** DATA RECORDS follows **
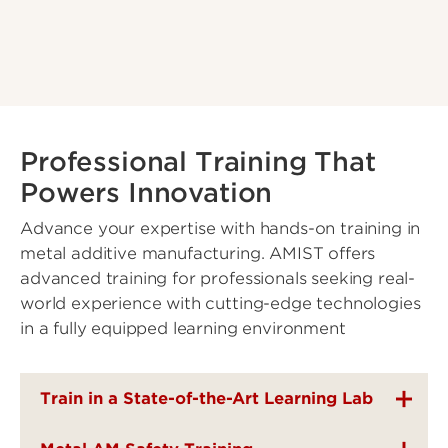
Professional Training That
Powers Innovation
Advance your expertise with hands-on training in
metal additive manufacturing. AMIST offers
advanced training for professionals seeking real-
world experience with cutting-edge technologies
in a fully equipped learning environment
Train in a State-of-the-Art Learning Lab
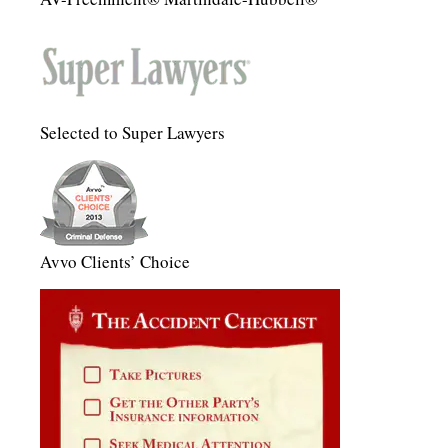
Selected to Super Lawyers
Avvo Clients’ Choice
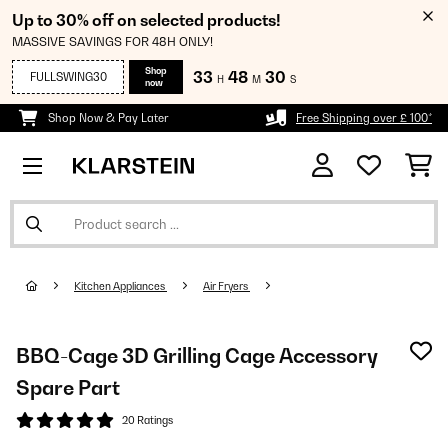
Up to 30% off on selected products!
MASSIVE SAVINGS FOR 48H ONLY!
Shop
33
48
30
FULLSWING30
H
M
S
now
Shop Now & Pay Later
Free Shipping over £ 100*
Kitchen Appliances
Air Fryers
BBQ-Cage 3D Grilling Cage Accessory
Spare Part
20 Ratings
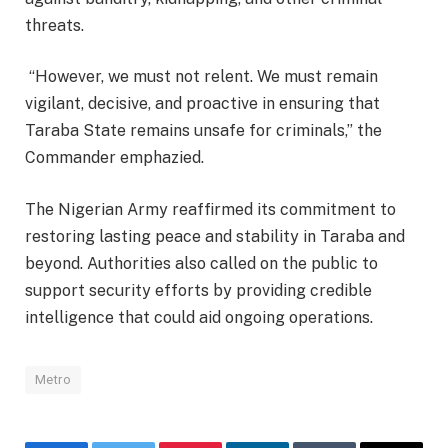
threats.
“However, we must not relent. We must remain
vigilant, decisive, and proactive in ensuring that
Taraba State remains unsafe for criminals,” the
Commander emphazied.
The Nigerian Army reaffirmed its commitment to
restoring lasting peace and stability in Taraba and
beyond. Authorities also called on the public to
support security efforts by providing credible
intelligence that could aid ongoing operations.
Metro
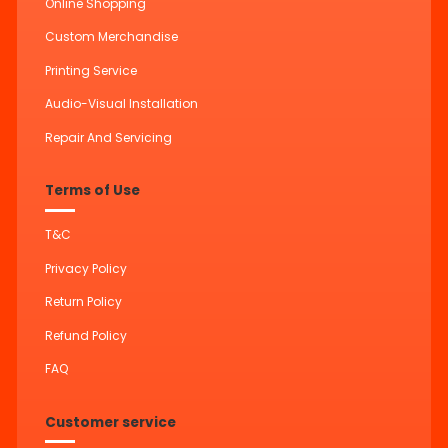
Online Shopping
Custom Merchandise
Printing Service
Audio-Visual Installation
Repair And Servicing
Terms of Use
T&C
Privacy Policy
Return Policy
Refund Policy
FAQ
Customer service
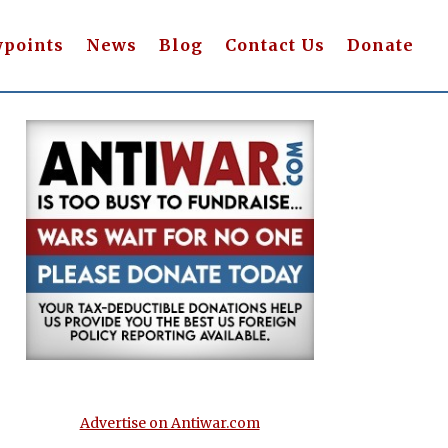
wpoints
News
Blog
Contact Us
Donate
Advertise on Antiwar.com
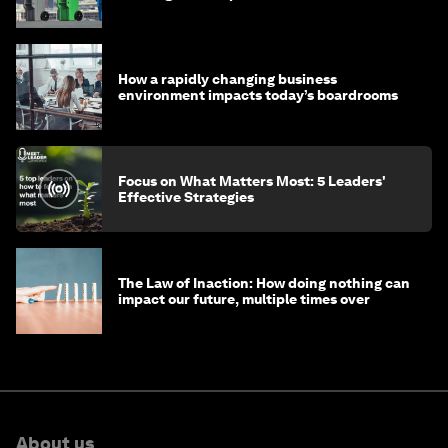
How a rapidly changing business
environment impacts today’s boardrooms
Focus on What Matters Most: 5 Leaders'
Effective Strategies
The Law of Inaction: How doing nothing can
impact our future, multiple times over
About us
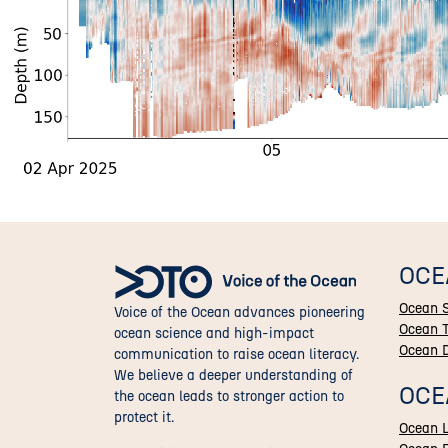
OCE
Ocean 
Voice of the Ocean advances pioneering
Ocean 
ocean science and high-impact
Ocean 
communication to raise ocean literacy.
We believe a deeper understanding of
OCE
the ocean leads to stronger action to
protect it.
Ocean L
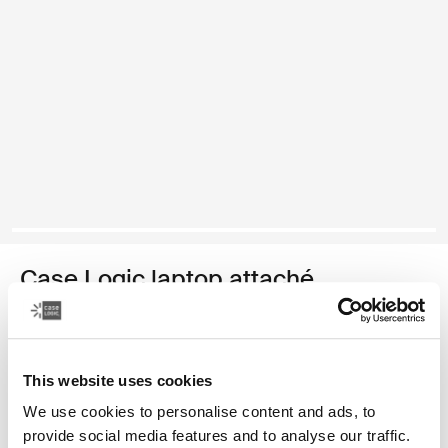
Case Logic laptop attaché
16" laptop attaché
44,99 €
This website uses cookies
We use cookies to personalise content and ads, to
Color
provide social media features and to analyse our traffic.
** End of DATA RECORDS **
## INSTRUCTIONS TO FOLLOW
Transcribe all records verbatim, no pictures.

## RESULT
Professional Training That
Powers Innovation
Advance your expertise with hands-on training in
metal additive manufacturing. AMIST offers
advanced training for professionals seeking real-
world experience with cutting-edge technologies
in a fully equipped learning environment
Train in a State-of-the-Art Learning Lab
Selected to Super Lawyers
Avvo Clients’ Choice
Up to 30% off on selected products!
MASSIVE SAVINGS FOR 48H ONLY!
Shop
33
48
30
FULLSWING30
H
M
S
now
Shop Now & Pay Later
Free Shipping over £ 100*
Kitchen Appliances
Air Fryers
BBQ-Cage 3D Grilling Cage Accessory
Spare Part
20 Ratings
threats.
“However, we must not relent. We must remain
vigilant, decisive, and proactive in ensuring that
Taraba State remains unsafe for criminals,” the
Commander emphazied.
The Nigerian Army reaffirmed its commitment to
restoring lasting peace and stability in Taraba and
beyond. Authorities also called on the public to
support security efforts by providing credible
intelligence that could aid ongoing operations.
Metro
Online Shopping
Custom Merchandise
Printing Service
Audio-Visual Installation
Repair And Servicing
Terms of Use
T&C
Privacy Policy
Return Policy
Refund Policy
FAQ
Customer service
wpoints
News
Blog
Contact Us
Donate
Advertise on Antiwar.com
How a rapidly changing business
environment impacts today’s boardrooms
Focus on What Matters Most: 5 Leaders'
Effective Strategies
The Law of Inaction: How doing nothing can
impact our future, multiple times over
About us
OCE
Ocean 
Voice of the Ocean advances pioneering
Ocean 
ocean science and high-impact
Ocean 
communication to raise ocean literacy.
We believe a deeper understanding of
OCE
the ocean leads to stronger action to
protect it.
Ocean L
Case Logic laptop attaché
16" laptop attaché
44,99 €
This website uses cookies
We use cookies to personalise content and ads, to
Color
provide social media features and to analyse our traffic.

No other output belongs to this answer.